Clarence was staggered.
“And you have not found Valdez? You have looked for him?” he said, hurriedly throwing on his clothes.
“Everywhere,—all over the plain. The whole rancho has been out since sunrise,—here and there and everywhere. And there is nothing! Of course not. What would you?” He pointed solemnly to the ground.
“Nonsense!” said Clarence, buttoning his coat and seizing his hat. “Follow me.”
He ran down the passage, followed by Incarnacion, through the excited, gesticulating crowd of servants in the patio, and out of the back gate. He turned first along the wall of the casa towards the barred window of the boudoir. Then a cry came from Incarnacion.

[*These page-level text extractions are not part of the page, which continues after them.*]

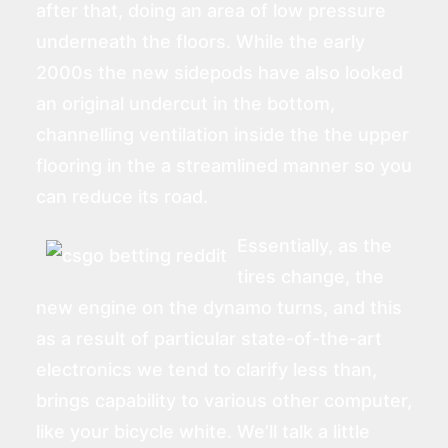
after that, doing an area of low pressure
underneath the floors. While the early
2000s the new sidepods have also looked
an original undercut in the bottom,
channelling ventilation inside the the upper
flooring in the a streamlined manner so you
can reduce its road.
Essentially, as the
tires change, the
new engine on the dynamo turns, and this
as a result of particular state-of-the-art
electronics we tend to clarify less than,
brings capability to various other computer,
like your bicycle white. We’ll talk a little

They ran quickly forward. Hanging from the grating of the window, like a mass of limp and saturated clothes, was the body of Pedro Valdez, with one unbooted foot dangling within an inch of the ground. His head was passed inside the grating and fixed as at that moment when the first spring of the frightened horse had broken his neck between the bars as in a garrote, and the second plunge of the terrified animal had carried off his boot in the caught stirrup when it escaped.
CHAPTER XI.
The winter rains were over and gone, and the whole long line of Californian coast was dashed with color. There were miles of yellow and red poppies, leagues of lupines that painted the gently rounded hills with soft primary hues, and long continuous slopes, like low mountain systems, of daisies and dandelions. At Sacramento it was already summer; the yellow river was flashing and intolerable; the tule and marsh grasses were lush and long; the bloom of cottonwood and sycamore whitened the outskirts of the city, and as Cyrus Hopkins and his daughter Phoebe looked from the veranda of the Placer Hotel, accustomed as they were to the cool trade winds of the coast valleys, they felt homesick from the memory of eastern heats.
Later, when they were surveying the long dinner tables at the table d’hote with something of the uncomfortable and shamefaced loneliness of the provincial, Phoebe uttered a slight cry and clutched her father’s arm. Mr. Hopkins stayed the play of his squared elbows and glanced inquiringly at his daughter’s face. There was a pretty animation in it, as she pointed to a figure that had just entered. It was that of a young man attired in the extravagance rather than the taste of the prevailing fashion, which did not, however, in the least conceal a decided rusticity of limb and movement. A long mustache, which looked unkempt, even in its pomatumed stiffness, and lank, dark hair that had bent but never curled under the barber’s iron, made him notable even in that heterogeneous assembly.
“That’s he,” whispered Phoebe.
“Who?” said her father.
Alas for the inconsistencies of love! The blush came with the name and not the vision.